The scientific community continues to recognize and validate the considerable relationship between vegetable intake and cancer. Over 200 epidemiological studies show, with great consistency, that a low consumption of vegetables is directly associated with an increased risk of cancer (Table 1). Epidemiological studies also support the belief that dietary modification, through an increase in vegetable intake, could reduce the risk of cancer by 50% internationally. Specifically, researchers regard cruciferous vegetables, and particularly those that are members of the Brassica plant family, as critical elements in the risk reduction associated with vegetable intake and cancer. [4-8] Further, in people under 55 years of age, cruciferous vegetable intake is inversely correlated with colon cancer incidence and comparatively among smokers the chemoprotective benefits of Brassica consumption are even greater. [9,10] Van Poppel et al.  examined 6 cohort studies and 74 case control studies that supported an in verse correlation between Brassica consumption and cancer risk. The association was found to be most consistent for lung, stomach, colon, and rectal cancers, and least consistent for prostatic, endometrial, and ovarian cancers. In studies examining total vegetable consumption an inverse association with cancer risk is also found, with the Brassicas showing the strongest effects as a subgroup. Brassicas also are low in fat, low in calories, and are potent sources of vitamins, minerals, fiber, and phytochemicals, all of which have been linked to cancer prevention.

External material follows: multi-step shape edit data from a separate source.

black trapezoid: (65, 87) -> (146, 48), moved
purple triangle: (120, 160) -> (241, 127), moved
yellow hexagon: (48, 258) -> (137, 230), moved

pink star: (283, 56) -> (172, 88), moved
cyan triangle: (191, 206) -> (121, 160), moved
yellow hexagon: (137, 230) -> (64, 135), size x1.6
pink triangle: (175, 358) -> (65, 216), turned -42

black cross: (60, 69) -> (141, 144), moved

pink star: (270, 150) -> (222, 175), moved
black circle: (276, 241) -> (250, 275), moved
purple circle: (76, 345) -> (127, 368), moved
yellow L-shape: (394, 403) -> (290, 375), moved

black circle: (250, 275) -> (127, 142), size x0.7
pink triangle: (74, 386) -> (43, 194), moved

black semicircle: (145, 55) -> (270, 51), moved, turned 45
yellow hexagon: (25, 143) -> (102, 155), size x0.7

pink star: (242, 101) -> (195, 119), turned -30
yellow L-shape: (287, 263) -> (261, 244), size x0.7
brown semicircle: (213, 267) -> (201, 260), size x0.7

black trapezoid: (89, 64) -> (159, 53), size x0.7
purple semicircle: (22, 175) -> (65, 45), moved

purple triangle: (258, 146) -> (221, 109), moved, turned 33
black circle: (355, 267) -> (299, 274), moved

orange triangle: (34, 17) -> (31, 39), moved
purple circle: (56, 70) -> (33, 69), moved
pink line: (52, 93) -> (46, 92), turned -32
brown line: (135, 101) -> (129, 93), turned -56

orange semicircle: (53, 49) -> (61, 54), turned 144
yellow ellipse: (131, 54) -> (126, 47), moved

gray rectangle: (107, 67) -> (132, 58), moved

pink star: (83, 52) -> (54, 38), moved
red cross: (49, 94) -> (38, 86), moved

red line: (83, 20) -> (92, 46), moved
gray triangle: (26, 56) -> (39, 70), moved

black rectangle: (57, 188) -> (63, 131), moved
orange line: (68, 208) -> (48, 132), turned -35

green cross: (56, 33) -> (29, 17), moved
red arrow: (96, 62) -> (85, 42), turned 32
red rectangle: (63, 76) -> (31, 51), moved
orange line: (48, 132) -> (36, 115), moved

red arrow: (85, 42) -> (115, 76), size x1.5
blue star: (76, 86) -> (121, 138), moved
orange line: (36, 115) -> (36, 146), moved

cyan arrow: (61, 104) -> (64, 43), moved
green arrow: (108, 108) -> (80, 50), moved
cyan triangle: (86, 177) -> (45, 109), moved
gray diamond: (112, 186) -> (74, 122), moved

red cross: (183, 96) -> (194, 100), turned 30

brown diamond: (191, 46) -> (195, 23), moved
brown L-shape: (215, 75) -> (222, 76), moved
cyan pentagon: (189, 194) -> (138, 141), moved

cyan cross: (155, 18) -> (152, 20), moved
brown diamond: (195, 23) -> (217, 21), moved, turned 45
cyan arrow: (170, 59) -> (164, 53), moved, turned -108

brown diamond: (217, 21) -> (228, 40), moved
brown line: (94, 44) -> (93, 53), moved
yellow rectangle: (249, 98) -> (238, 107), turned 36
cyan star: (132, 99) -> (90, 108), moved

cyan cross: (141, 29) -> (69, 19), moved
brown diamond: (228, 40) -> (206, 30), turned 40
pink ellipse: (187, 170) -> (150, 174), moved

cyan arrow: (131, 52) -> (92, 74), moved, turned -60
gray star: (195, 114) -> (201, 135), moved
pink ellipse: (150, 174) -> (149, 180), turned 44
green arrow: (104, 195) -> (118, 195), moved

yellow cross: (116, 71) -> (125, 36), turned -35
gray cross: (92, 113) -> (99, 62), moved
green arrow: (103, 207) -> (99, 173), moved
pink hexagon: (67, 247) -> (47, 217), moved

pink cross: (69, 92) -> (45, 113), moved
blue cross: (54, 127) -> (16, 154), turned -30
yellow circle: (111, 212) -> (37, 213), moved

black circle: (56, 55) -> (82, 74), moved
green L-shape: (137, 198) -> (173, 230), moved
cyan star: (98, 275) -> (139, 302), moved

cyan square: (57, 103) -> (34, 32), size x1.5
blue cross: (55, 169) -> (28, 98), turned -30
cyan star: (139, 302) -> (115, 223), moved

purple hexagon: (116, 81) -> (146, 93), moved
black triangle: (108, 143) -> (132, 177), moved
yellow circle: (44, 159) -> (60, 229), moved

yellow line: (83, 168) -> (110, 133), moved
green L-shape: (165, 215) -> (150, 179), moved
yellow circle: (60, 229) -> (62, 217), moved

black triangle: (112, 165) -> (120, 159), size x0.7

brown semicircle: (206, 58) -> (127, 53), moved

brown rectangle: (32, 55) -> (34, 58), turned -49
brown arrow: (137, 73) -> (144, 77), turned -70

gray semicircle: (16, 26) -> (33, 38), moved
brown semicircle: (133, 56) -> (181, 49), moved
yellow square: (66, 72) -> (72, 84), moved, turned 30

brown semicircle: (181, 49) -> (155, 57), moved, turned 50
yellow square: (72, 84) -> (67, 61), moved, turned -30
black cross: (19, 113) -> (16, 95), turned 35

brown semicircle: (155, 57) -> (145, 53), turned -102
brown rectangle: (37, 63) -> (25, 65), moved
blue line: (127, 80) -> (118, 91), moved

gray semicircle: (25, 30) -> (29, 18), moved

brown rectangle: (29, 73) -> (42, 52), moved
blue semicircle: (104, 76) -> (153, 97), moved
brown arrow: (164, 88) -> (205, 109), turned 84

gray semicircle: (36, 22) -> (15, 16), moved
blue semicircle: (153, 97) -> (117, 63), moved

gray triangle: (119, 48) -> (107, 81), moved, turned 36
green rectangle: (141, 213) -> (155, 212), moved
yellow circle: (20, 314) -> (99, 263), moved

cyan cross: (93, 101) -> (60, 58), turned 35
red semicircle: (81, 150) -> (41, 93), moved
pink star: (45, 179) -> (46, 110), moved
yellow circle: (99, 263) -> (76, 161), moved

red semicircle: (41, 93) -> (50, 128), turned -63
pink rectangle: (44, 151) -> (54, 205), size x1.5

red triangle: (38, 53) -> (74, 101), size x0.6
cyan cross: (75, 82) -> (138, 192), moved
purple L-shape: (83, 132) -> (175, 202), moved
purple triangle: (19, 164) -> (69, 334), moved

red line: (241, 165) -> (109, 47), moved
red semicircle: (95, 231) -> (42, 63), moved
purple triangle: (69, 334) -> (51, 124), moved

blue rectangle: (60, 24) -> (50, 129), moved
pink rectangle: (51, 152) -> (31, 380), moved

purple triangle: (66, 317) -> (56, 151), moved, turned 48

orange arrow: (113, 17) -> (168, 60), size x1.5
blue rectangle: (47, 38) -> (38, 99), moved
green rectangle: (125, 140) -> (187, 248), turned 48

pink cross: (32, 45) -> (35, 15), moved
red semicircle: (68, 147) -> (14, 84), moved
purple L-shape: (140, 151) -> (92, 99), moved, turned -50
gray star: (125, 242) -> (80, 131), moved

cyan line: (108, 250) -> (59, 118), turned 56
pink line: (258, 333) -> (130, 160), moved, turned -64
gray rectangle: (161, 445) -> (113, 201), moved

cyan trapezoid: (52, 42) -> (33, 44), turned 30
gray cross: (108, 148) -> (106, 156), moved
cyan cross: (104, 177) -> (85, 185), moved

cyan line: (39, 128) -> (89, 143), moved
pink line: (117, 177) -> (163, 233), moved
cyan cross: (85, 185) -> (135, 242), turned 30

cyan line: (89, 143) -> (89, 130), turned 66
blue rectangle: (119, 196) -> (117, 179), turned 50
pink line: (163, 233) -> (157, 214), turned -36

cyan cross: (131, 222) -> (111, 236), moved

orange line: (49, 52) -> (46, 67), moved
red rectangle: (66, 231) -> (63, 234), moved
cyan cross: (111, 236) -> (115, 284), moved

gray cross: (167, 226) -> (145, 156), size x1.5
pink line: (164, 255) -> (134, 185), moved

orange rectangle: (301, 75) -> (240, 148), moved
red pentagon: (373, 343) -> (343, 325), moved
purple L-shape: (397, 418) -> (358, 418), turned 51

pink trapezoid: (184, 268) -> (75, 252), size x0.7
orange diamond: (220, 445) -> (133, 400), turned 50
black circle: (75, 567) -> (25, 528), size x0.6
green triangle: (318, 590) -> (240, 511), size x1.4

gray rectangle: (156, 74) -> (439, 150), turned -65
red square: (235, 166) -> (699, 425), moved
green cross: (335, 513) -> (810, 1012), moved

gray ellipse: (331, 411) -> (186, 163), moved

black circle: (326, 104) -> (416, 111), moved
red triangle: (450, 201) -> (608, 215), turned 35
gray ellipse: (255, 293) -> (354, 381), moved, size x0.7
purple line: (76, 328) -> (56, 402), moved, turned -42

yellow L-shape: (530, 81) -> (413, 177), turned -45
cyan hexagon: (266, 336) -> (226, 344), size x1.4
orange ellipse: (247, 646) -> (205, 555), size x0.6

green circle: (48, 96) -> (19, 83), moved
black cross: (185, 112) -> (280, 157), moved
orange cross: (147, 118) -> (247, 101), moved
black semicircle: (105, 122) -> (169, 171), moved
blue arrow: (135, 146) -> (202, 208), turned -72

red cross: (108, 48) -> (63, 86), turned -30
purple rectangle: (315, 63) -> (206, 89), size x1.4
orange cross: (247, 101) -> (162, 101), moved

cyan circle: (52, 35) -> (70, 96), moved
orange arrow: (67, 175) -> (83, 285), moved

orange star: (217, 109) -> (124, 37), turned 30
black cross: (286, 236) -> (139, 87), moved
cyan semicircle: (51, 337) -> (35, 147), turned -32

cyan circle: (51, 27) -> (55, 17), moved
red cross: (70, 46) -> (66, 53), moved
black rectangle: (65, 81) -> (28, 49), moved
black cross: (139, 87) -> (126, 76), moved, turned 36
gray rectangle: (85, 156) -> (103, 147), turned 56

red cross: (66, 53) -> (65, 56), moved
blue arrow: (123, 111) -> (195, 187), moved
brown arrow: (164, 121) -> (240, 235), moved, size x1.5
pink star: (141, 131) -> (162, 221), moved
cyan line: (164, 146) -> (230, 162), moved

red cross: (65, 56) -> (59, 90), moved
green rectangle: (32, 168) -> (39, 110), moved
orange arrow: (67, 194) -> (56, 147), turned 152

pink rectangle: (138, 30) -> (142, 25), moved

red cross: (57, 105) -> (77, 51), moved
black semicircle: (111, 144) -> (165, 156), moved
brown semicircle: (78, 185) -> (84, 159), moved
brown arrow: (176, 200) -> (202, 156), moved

A discussion of the biochemical and physiologic implications of increasing one’s intake of cruciferous vegetables will follow. The term “chemoprevention,” for the purpose of this research article, refers to the strategic approach of decreasing one’s susceptibility to carcinogenic factors through the administration of dietary chemicals, as introduced to the body within the matrix from which they originated (i.e., ingesting the whole vegetable vs. an isolated fraction). The rationale behind emphasizing the use of whole vegetables as opposed to an isolated fraction (considered a chemoprotective agent) is that the degree to which the protective effect of vegetables can be attributed to the nutritional or tertiary components, and to what extent indirect effects such as an equivalent reduction in fat consumption and associated increase in vitamin, fiber and carotenoid intake may be responsible for the protective effect, is not well defined. Nonetheless, the dietary approach of increasing one’s intake of cruciferous vegetables to defend oneself from cancer-causing agents has become widely recognized in the medical research community as a realistic and rational practice in the war against cancer.